Wednesday, October 27, 2010

Further adventures in gluten-free baking

I didn't really have much interest in gluten-free baking when I first got my celiac diagnosis. Too fiddly, too expensive; and just the thought of bread made me feel a little ill.

Fast-forward 7 months: I went to London, found lots of GF products, came home disgruntled that the US had so few in comparison. And then the new Gluten-Free Girl and the Chef cookbook came out.

So far, I've made the baked eggs, the waffles, and the chocolate peanut-butter brownies. The waffles didn't turn out well; but I think that has more to do with my unfamiliarity with waffles than anything else. Tonight, I made the pizza crust, which is in the book as a cracker recipe.

I wonder if the scale I got recently* is a little off, because the book shows both grams and cups, and the volume of my measurements looked like it was more than it ought to be. But hey, all in proportion, right? And the upshot was that I had enough for this and for this.

The pizza is topped with a caramelized onion and shallot, a sliced Arkansas Black apple, an Apple-Chardonnay sausage from Trader Joe's, and some grated Gouda. Turned out deliciously, though next time, I want to find a more traditionally savory sausage (my choices were sweet apple, apple-chardonnay, and jalapeno.

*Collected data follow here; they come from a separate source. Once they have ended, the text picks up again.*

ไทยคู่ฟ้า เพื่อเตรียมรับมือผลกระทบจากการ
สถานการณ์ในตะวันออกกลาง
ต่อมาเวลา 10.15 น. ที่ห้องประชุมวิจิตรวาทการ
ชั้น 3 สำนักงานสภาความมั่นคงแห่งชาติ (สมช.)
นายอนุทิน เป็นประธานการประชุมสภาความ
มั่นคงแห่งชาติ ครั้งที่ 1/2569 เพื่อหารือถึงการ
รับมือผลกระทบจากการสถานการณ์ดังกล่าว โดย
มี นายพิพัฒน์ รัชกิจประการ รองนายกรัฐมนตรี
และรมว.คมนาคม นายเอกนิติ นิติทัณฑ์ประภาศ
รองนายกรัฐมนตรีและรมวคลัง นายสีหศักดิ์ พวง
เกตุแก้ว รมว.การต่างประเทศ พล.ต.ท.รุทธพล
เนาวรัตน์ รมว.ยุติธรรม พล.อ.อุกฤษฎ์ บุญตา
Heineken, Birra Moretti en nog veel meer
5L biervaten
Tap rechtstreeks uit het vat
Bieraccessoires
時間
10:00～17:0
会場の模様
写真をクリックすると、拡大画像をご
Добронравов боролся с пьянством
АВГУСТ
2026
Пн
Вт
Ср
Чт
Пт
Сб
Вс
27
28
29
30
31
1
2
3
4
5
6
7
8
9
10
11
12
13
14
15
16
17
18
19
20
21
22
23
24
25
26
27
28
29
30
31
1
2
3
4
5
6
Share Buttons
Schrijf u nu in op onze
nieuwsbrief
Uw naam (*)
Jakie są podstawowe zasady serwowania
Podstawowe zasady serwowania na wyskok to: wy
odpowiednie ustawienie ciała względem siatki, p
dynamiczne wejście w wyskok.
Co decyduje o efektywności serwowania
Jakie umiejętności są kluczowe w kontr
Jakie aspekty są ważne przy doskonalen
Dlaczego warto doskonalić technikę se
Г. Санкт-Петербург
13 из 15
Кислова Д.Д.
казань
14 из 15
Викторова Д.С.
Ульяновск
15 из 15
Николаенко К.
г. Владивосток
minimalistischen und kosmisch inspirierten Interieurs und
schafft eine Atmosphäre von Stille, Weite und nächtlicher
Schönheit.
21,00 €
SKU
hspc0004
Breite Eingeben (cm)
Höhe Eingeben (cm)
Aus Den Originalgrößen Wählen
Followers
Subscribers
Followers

I was really pleased with the crackers, maybe because I was able to roll them thin enough that they really do feel like crackers, not just thin bread. Mind you, I kept them in the oven for about 18 minutes -- first 10, then 5, then 1, 1, 1. That's a little longer than the recipe suggests, but it's fine if you keep a close eye on them.

A lot of the rosemary that I'd pressed in fell off when I broke the crackers, so I need to press harder next time (I was a bit nervous, never having made crackers before.) Next time, though, I'm going to make tomato-basil-garlic.

* I can hardly believe I've waited this long to get a scale. It's not that it's more precise for recipes, though it is - it's that it's so much easier than fiddling around with measuring cups. Do you know how many powdered, dry ingredients I've spilled while trying to level them out with a knife? Too many. Now I put a plastic container on the scale, zero it out, and dump things in gently until I get to the right amount. So. Much. Faster.